Wir hatten den Glücksfall, dass das unglaublich tolle Personal eines Heims im 14. Bezirk gesagt hat: ,Wenn Sie uns sagen, wie viel Platz Sie brauchen, verschieben wir die Eröffnung des neuen Traktes um sechs Wochen.‘ Nebenan war ungestörter Betrieb, dadurch konnten wir miterleben, wie es in einem Pflegeheim ist. Bessere Drehbedingungen kann man nicht haben.
"Der 'Tatort' ist eine sehr ehrenhafte Aufgabe"
Nun wurde das neue Duo offiziell vorgestellt. Wie finden Sie die Entscheidung?
Es ging mir gut mit dieser Neuigkeit, weil mir die Entscheidung rundum nachvollziehbar war. Proschat Madani, meine Frau, hat berichtet, dass Miriam Fussenegger bei „Walking on Sunshine“ absolut professionell und gut unterwegs war. Und Laurence Rupp hatte 2014 in meinem „Tatort“ „Paradies“ eine seiner ersten Filmrollen. Der ist super. Es ist ja keine leichte Entscheidung, weil der „Tatort“ schon etwas ist, was einen beruflich institutionalisiert. Aber es ist eine sehr ehrenhafte Aufgabe.
Neues Duo ab 2027: Laurence Rupp, Miriam Fussenegger.
Sie würden in dieser Konstellation gerne weitermachen?
Für mich spricht überhaupt nichts dagegen. Es kommt immer darauf an, was den Fernsehredaktionsstuben einfällt und wie die Bücher sind. Beim „Tatort“ weiß man nie genau, was man kriegt. Es kann etwas sein, das man noch nie gesehen hat, es kann auch sehr lustig sein. Und es gibt welche, wie den Aktuellen, die man sofort großartig findet.

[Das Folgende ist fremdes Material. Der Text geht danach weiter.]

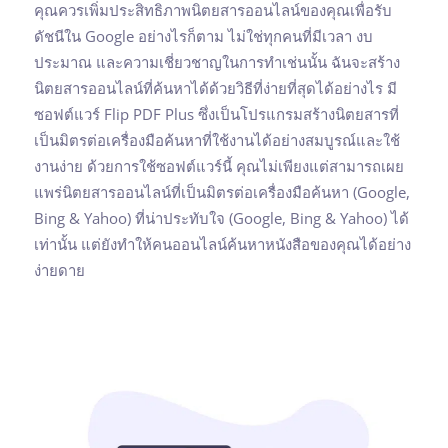
คุณควรเพิ่มประสิทธิภาพนิตยสารออนไลน์ของคุณเพื่อรับ
ดัชนีใน Google อย่างไรก็ตาม ไม่ใช่ทุกคนที่มีเวลา งบ
ประมาณ และความเชี่ยวชาญในการทำเช่นนั้น ฉันจะสร้าง
นิตยสารออนไลน์ที่ค้นหาได้ด้วยวิธีที่ง่ายที่สุดได้อย่างไร มี
ซอฟต์แวร์ Flip PDF Plus ซึ่งเป็นโปรแกรมสร้างนิตยสารที่
เป็นมิตรต่อเครื่องมือค้นหาที่ใช้งานได้อย่างสมบูรณ์และใช้
งานง่าย ด้วยการใช้ซอฟต์แวร์นี้ คุณไม่เพียงแต่สามารถเผย
แพร่นิตยสารออนไลน์ที่เป็นมิตรต่อเครื่องมือค้นหา (Google,
Bing & Yahoo) ที่น่าประทับใจ (Google, Bing & Yahoo) ได้
เท่านั้น แต่ยังทำให้คนออนไลน์ค้นหาหนังสือของคุณได้อย่าง
ง่ายดาย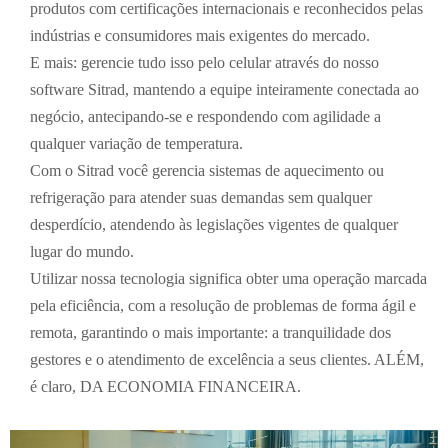
produtos com certificações internacionais e reconhecidos pelas
indústrias e consumidores mais exigentes do mercado.
E mais: gerencie tudo isso pelo celular através do nosso
software Sitrad, mantendo a equipe inteiramente conectada ao
negócio, antecipando-se e respondendo com agilidade a
qualquer variação de temperatura.
Com o Sitrad você gerencia sistemas de aquecimento ou
refrigeração para atender suas demandas sem qualquer
desperdício, atendendo às legislações vigentes de qualquer
lugar do mundo.
Utilizar nossa tecnologia significa obter uma operação marcada
pela eficiência, com a resolução de problemas de forma ágil e
remota, garantindo o mais importante: a tranquilidade dos
gestores e o atendimento de excelência a seus clientes. ALÉM,
é claro, DA ECONOMIA FINANCEIRA.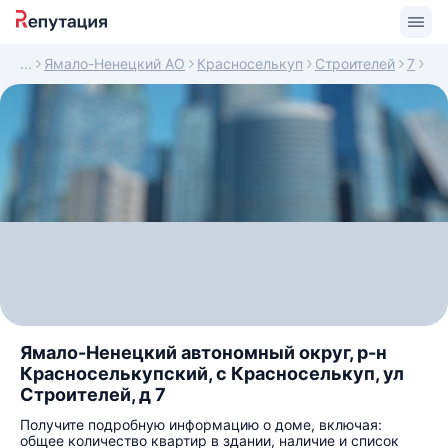
Ямало-Ненецкий АО
Красноселькуп
Строителей
7
Ямало-Ненецкий автономный округ, р-н
Красноселькупский, с Красноселькуп, ул
Строителей, д 7
Получите подробную информацию о доме, включая:
общее количество квартир в здании, наличие и список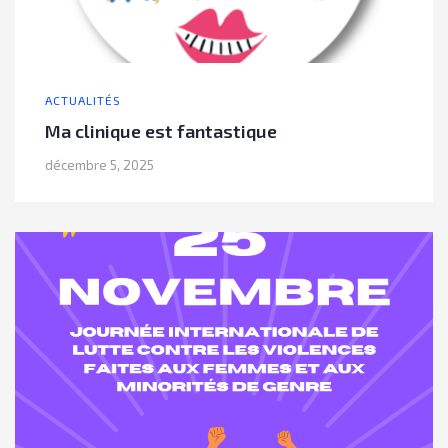
ACTUALITÉS
Ma clinique est fantastique
décembre 5, 2025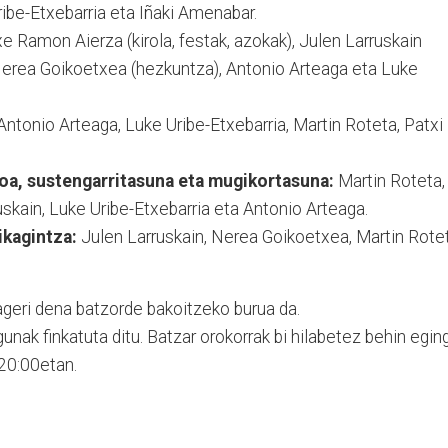
be-Etxebarria eta Iñaki Amenabar.
e Ramon Aierza (kirola, festak, azokak), Julen Larruskain
, Nerea Goikoetxea (hezkuntza), Antonio Arteaga eta Luke
Antonio Arteaga, Luke Uribe-Etxebarria, Martin Roteta, Patxi
oa, sustengarritasuna eta mugikortasuna:
Martin Roteta,
uskain, Luke Uribe-Etxebarria eta Antonio Arteaga.
ikagintza:
Julen Larruskain, Nerea Goikoetxea, Martin Rote
geri dena batzorde bakoitzeko burua da.
nak finkatuta ditu. Batzar orokorrak bi hilabetez behin egin
 20:00etan.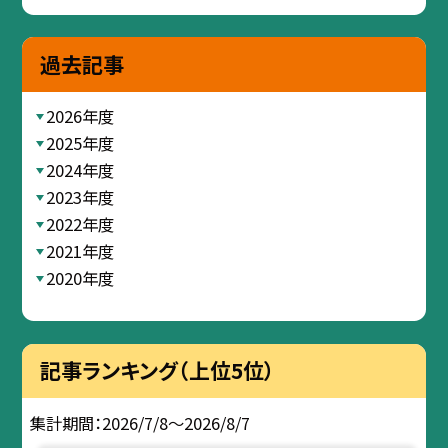
過去記事
2026年度
2025年度
2024年度
2023年度
2022年度
2021年度
2020年度
記事ランキング（上位5位）
集計期間：2026/7/8～2026/8/7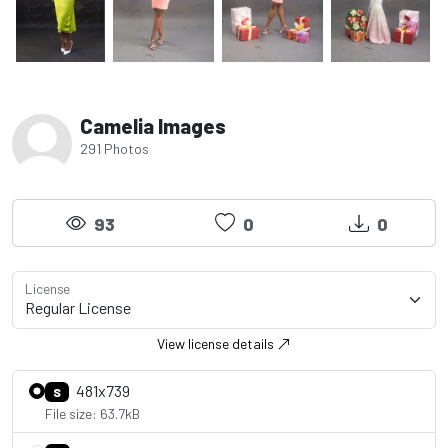
Camelia Images
291 Photos
93
0
0
License
View license details
481x739
S
File size: 63.7kB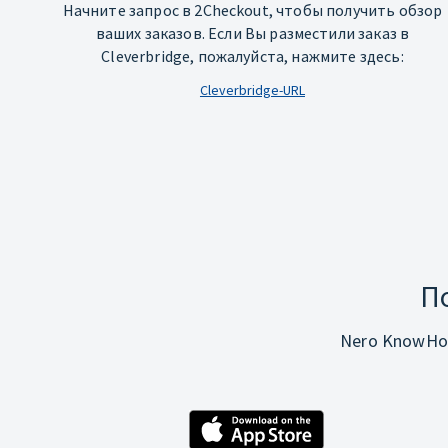
Начните запрос в 2Checkout, чтобы получить обзор
ваших заказов. Если Вы разместили заказ в
Cleverbridge, пожалуйста, нажмите здесь:
Cleverbridge-URL
П
Nero KnowHo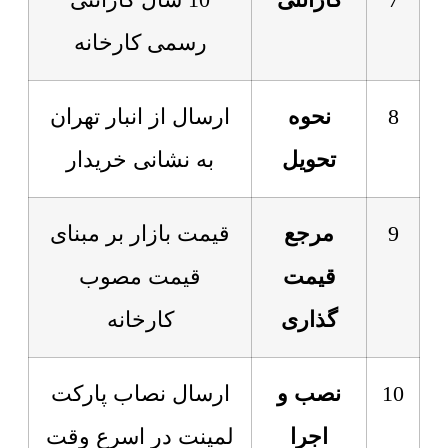
7
گارانتی
10 سال گارانتی
رسمی کارخانه
8
نحوه
ارسال از انبار تهران
تحویل
به نشانی خریدار
9
مرجع
قیمت بازار بر مبنای
قیمت
قیمت مصوب
گذاری
کارخانه
10
نصب و
ارسال نصاب پارکت
اجرا
لمینت در اسرع وقت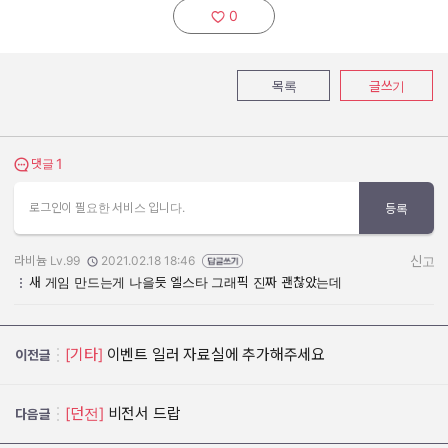
0
추천하기:
목록
글쓰기
1
댓글 보기
댓글
로그인이 필요한 서비스 입니다.
등록
라비늄 Lv.99
2021.02.18 18:46
신고
작성자:
작성일:
새 게임 만드는게 나을듯 엘스타 그래픽 진짜 괜찮았는데
[기타]
이벤트 일러 자료실에 추가해주세요
이전글
[던전]
비전서 드랍
다음글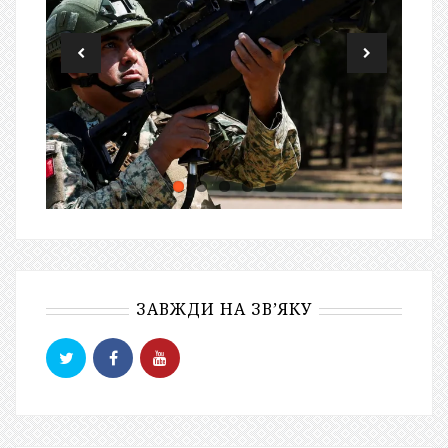
ЗАВЖДИ НА ЗВ’ЯКУ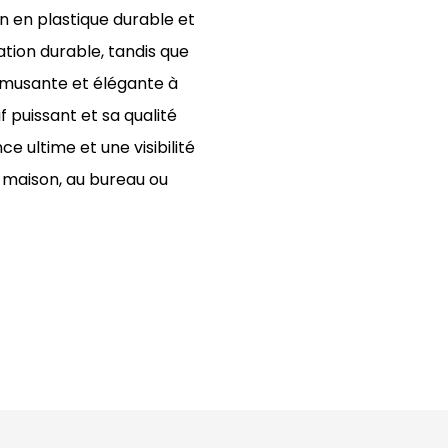
on en plastique durable et
sation durable, tandis que
amusante et élégante à
 puissant et sa qualité
e ultime et une visibilité
a maison, au bureau ou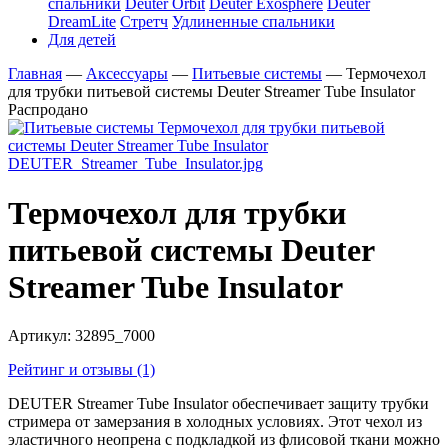
спальники
Deuter Orbit
Deuter Exosphere
Deuter
DreamLite
Стретч
Удлиненные спальники
Для детей
Главная
—
Аксессуары
—
Питьевые системы
—
Термочехол
для трубки питьевой системы Deuter Streamer Tube Insulator
Распродано
Термочехол для трубки
питьевой системы Deuter
Streamer Tube Insulator
Артикул:
32895_7000
Рейтинг и отзывы (1)
DEUTER Streamer Tube Insulator обеспечивает защиту трубки
стримера от замерзания в холодных условиях. Этот чехол из
эластичного неопрена с подкладкой из флисовой ткани можно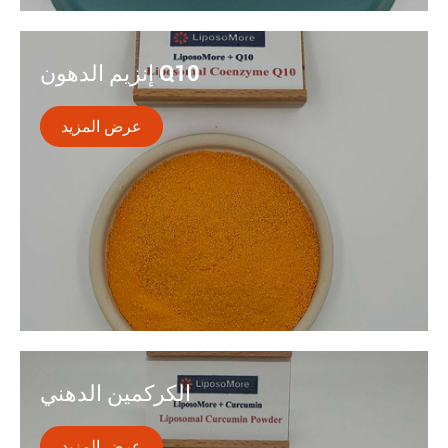
كيرسيتين هو فلافونويد النبات مع خصائص مضادة للأكسدة
قوية مع امتصاص منخفض والتوافر البيولوجي. عندما يتم
إنزيم الدهون Q10
دمجها مع تقنية liposomal لدينا ، يتم التعامل مع هذه القيود.
عرض المزيد

أنزيم Q10 هو مضاد للأكسدة طبيعي موجود في كل خلية من
خلايا الجسم. تقنية توصيل الدهون تغلف الإنزيم المساعد Q10
الكركمين الدهني
في جزيئات الدهون (الدهون) ، وتشكل حويصلات صغيرة
تحاكي أغشية خلايا الجسم.
عرض المزيد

Wie blicken Sie auf die Zeit mit Eisner und Fellner? War es der richtige Zeitpunkt, um adieu zu sagen?
Es ist der absolut Richtige! Die beiden haben modellhaft gezeigt, dass man irgendwann selbst unaufgefordert einen Beschluss fasst und verkündet. Und so verläuft die Übergabe unspektakulär und harmonisch. Die beiden konnten mit ihrem Können so selbstlos umgehen, dass sie wirklich ein Team waren. Wenn man das daran misst, dass niemals wer versucht, sich in den Vordergrund zu spielen, sondern im Gegenteil, den anderen mitnimmt, wohin die Reise auch geht, dann ist es den beiden hervorragend gelungen.